The 3rd Party GRC market is the fastest growing segment of the GRC market. The pressures are many: social accounability/international labor standards, quality, environmental, health and safety, privacy, informaiton security, credentialing, code of conduct, geo-political and operational risk. An organization's vendors, suppliers, outsourcers, agents, service providers, contractors, consultants, temporary workers . . . it is hard to understand where the organization starts and stops. The extended enterprise of today is a complex, distributed, diverse, and dynamic organizations that requires risk and complaince oversight.
One of the most significant challenges bearing down on many organizations is conflict minernal compliance.
Organizations approaching conflict mineral compliance can take several paths leading to varying degrees of program maturity. Mature conflict mineral compliance is an integrated part of a broader governance, risk management, and compliance strategy. It requires a top-down view of conflict mineral risk that is understood in context of enterprise risks. It also means bottom-up participation where business functions identify and monitor risk and suppliers that expose the organization. GRC 20/20 has developed the third Party GRC Maturity Model to articulate maturity in conflict mineral compliance processes in context of broader third party governance, risk management, and compliance.
- Ad hoc and document centric approach. Organizaitons at this level of maturity do not understand risk and exposure to conflict mineral issues. The organization addresses conflict mineral compliance in a reactive mode and does not invest in technology for compliance and utlizes documents and emails by the thousands to get the job done. This leads to a mountain of information requiring significant time to reconcile and report while introducing errors and omissions. It never produces a defensible audit trail or chain of evidence of how assessments and documents were completed and reported upon. This leaves the organization into exposure as their compliance program is riddled with flaws waiting for the auditor or regulator to pounce upon. There is limited ownership or monitoring of conflict mineral compliance, and certainly no integration of compliance information and processes.
- Fragmented approach focused only on conflict minerals. Here the organization is fragemented. Conflit mineral compliance is a defined program but operates independently of other programs monitoring risk and compliance across third party relationships. The organization most likely has seen the value of technology and utlizes it to address conflict mineral compliance. In the broader scope of things conflict minerals is a siloed initiative operating indepentely of others such as social accountabiltiy, quality, environmental, health and safety, and anti-bribery and corruption across the supply chain. The requirements are being met and the reports made but the organization is inefficient, ineffective, and certainly not agile as it has redundancy in approaches to third party oversight as information and processes are highly redundant and lack integration.
- Integrated approach to conflict minerals as part of social accountability. The integrated stage of conflict mineral maturity is when it is understood in the context of social accountability. The goal of conflict minerals is to address human rights violations. This stage of maturity sees conflict mineral compliance moving beyond a compliance initiative to being an integrated part of the values and ethics of the organization and is lived out actively through the code of conduct throughout the organization and its third party relationships. The organization has an integrated approach to not only address conflict mineral compliance but also child labor, forced labor, working hours, wage/hour, health & safety across its supply chain. The organization has developed consistent and integrated processes to manage assessments, audits, communicate policies, deliver training, report, and remediate. Technology enables this and ensures that items are done and that the integirty of the organization is protected.
- Aligned third party governance, risk management, and compliance program. In the aligned stage the organization has a cross-department strategy for managing third party GRC. Here the organization is thinking holistically across governance, risk management, and compliance issues impacting third party relationships.

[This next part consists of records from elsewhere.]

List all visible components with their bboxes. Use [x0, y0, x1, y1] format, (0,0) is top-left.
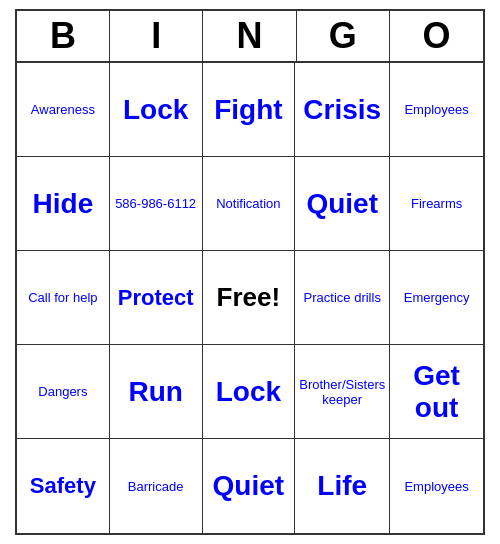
bingo-cell: Brother/Sisters keeper [295, 345, 390, 439]
bingo-cell: Firearms [390, 157, 483, 251]
header-i: I [110, 11, 203, 61]
bingo-cell: Hide [17, 157, 110, 251]
bingo-cell: Quiet [203, 439, 296, 533]
header-g: G [297, 11, 390, 61]
bingo-cell: Lock [110, 63, 203, 157]
bingo-cell: Awareness [17, 63, 110, 157]
bingo-cell: Life [295, 439, 390, 533]
bingo-cell: Employees [390, 63, 483, 157]
bingo-cell: Barricade [110, 439, 203, 533]
bingo-cell: Dangers [17, 345, 110, 439]
bingo-cell: Crisis [295, 63, 390, 157]
bingo-cell: 586-986-6112 [110, 157, 203, 251]
header-n: N [203, 11, 296, 61]
bingo-cell: Notification [203, 157, 296, 251]
bingo-cell: Quiet [295, 157, 390, 251]
bingo-cell: Call for help [17, 251, 110, 345]
bingo-cell: Employees [390, 439, 483, 533]
header-o: O [390, 11, 483, 61]
bingo-cell: Free! [203, 251, 296, 345]
bingo-cell: Get out [390, 345, 483, 439]
header-b: B [17, 11, 110, 61]
bingo-cell: Emergency [390, 251, 483, 345]
bingo-cell: Lock [203, 345, 296, 439]
bingo-cell: Run [110, 345, 203, 439]
bingo-cell: Safety [17, 439, 110, 533]
bingo-cell: Protect [110, 251, 203, 345]
bingo-cell: Practice drills [295, 251, 390, 345]
bingo-grid: AwarenessLockFightCrisisEmployeesHide586… [17, 63, 483, 533]
bingo-card: B I N G O AwarenessLockFightCrisisEmploy… [15, 9, 485, 535]
bingo-cell: Fight [203, 63, 296, 157]
bingo-header: B I N G O [17, 11, 483, 63]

As the integrated stage sees conflict minerals in the context of social accountability, both are now managed consistently across other third party GRC areas such as anti-bribery & corruption, quality, environmental, health & safety, security, and privacy in third party relationships. The organizaiton has an integrated third party GRC platform to manage the range of these topics while delivering consistency in policy communication, training, assessment, audit, and remediation in third party relationships. Suppliers and other third parties are relieved as there is a consistent approach and the burden of responding to multiple items in different formats goes away. The organization benefits from removing the cost of redundant processes, forms, assessments, and approach but also gains the value of an integrated view of the integrity and health of thrid party relationships in the context of performance.
- Optimized as part of an enterprise GRC architecture. At the optimized stage, the third party risk program – and with that conflict minerals – is part of the fabric of a broader enterprise GRC architecture. As the Aligned stage brought the value of understanding third party risk and compliance in context across third party risk and compliance domains, the organization at the Optimized stage sees and understands third party risk in context of enterprise risk. This allows for a holistic approach to a 360º conextual awareness. The organization understands its risk and compliance posture in the context of business objectives, values, risk boundaries, and strategy. The intricacies of third party risk and how they impact other risks such as financial, reputational, strategic, and operational are understood and managed accordingly.